AUSTIN, Texas (AP) — Texas’ coronavirus death toll hit a single-day high of 50 on Thursday, just as the state was preparing for a slow reboot of one of the world’s largest economies by reopening retail, restaurants, malls and movies to limited amounts of customers.

Republican Gov. Greg Abbott’s stay-at-home order expires Friday. The state-reported death toll of 119 over the past three days marks the deadliest stretch since Texas’ first fatality in the pandemic was recorded March 17. Thursday’s 1,033 new cases is the first time the state has been over 1,000 since April 10.

The number of infections is thought to be far higher because many people have not been tested and studies suggest people can be infected without feeling sick.

Abbott has pushed for the reopening to rescue a state economy walloped by staggering unemployment.
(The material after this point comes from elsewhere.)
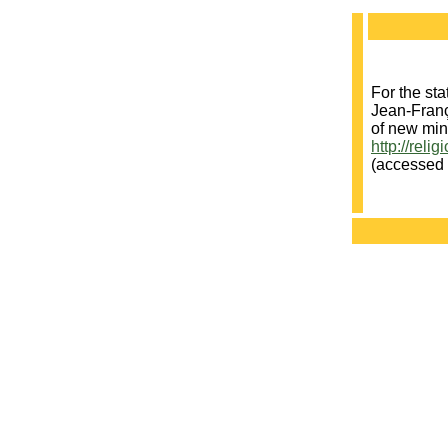
For the sta
Jean-Franç
of new min
http://reli
(accessed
Labor advocates have criticized the plan as short on safety for workers, and questioned by some Democrats, notably the leadership of the state’s largest cities, as too soon

“Today is a dark day in Texas,” the Texas Democratic Party said in a statement. “Abbott’s decision to let Texas’ stay-at-home order expire is reckless, irresponsible, and puts all of us at risk.”

Abbott spokesman John Wittman said despite the spike in new infections, Texas has boosted testing and the infection rate per test is down to about 7%, compared with above 10% a few weeks ago.
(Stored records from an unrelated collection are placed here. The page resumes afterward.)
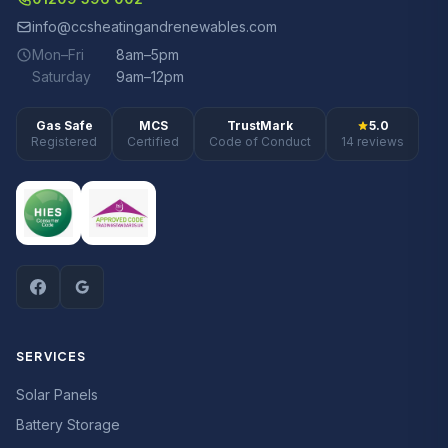
info@ccsheatingandrenewables.com
Mon–Fri
8am–5pm
Saturday
9am–12pm
Gas Safe
MCS
TrustMark
5.0
Registered
Certified
Code of Conduct
14 reviews
SERVICES
Solar Panels
Battery Storage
“As Texas ramps up its testing, there will be more positive cases,” Wittman said. “The hospitalization rate has remained steady and the fact remains Texas has one of the lowest death rates per capita in the country, showing the success of our efforts.”

The state has paid $2.7 billion to the 1.93 million Texas workers who have applied for unemployment since March 14, according to the Texas Workforce Commission. Nationally, more than 30.3 million workers have filed in the last six weeks.

Abbott’s new order allows restaurants, retailers, malls and movie theaters statewide to open at 25% capacity. Counties with no more than five confirmed cases of the coronavirus will be able to serve customers at a 50% threshold. Bars, barbershops, hair salons and gyms remain closed, as do universities and schools for more than 5 million children.

A Texas Restaurant Association survey this week of about 430 of its members found that only about half planned to open, said group President Emily Williams Knight. Many are waiting to figure out staffing and supplies, she said.

For those that want to open, Friday “allows them to put their toe back in the water, reopen and do it in a safe way,” Williams Knight said.

Gino Reale, owner of Reale’s Pizza and Cafe Italian restaurant in Austin, will open to in-house dining while following social distancing guidelines to keep customers and workers safe.

Reale said he has kept his 32 workers on staff while his restaurant shifted to carry-out and delivery orders only and none have told him they won’t work when he reopens. He has not asked anyone to sign a liability waiver.

“I haven’t even thought of such a thing,” Reale said. “No worker has said they won’t return. It’s a family restaurant. Some staff has been with us more than 20 years.”

Labor leaders have said the governor’s new order doesn’t offer workers any real protection.

The Texas AFL-CIO said workers should be guaranteed they’ll have access to proper personal safety equipment and protected from retaliation if they report safety violations.

“Workers should not have to choose between their livelihoods and their physical safety in a workplace,” said Rick Levy, president of the Texas AFL-CIO.

Abbott said that workers who refuse to go back because of virus fears could still get unemployment if they meet certain criteria, including lacking child care, being at higher risk for severe illness and death, or living with others who are at high risk or who have been exposed to the virus.

For most people, the new coronavirus causes mild or moderate symptoms, but older adults and people with existing health problems are at higher risk for more severe illness, including pneumonia.

Abbott has tried to find the sweet spot to reopen an economy that has suffered under the impact of both the coronavirus shutdown and the dramatic cratering of oil prices.

While President Donald Trump praised Abbott’s approach this week, conservatives have called for a much faster pace to a return to normal. Democratic leaders in the state’s biggest cities, where tighter restrictions have been superseded by Abbott’s order, have urged caution and more virus testing.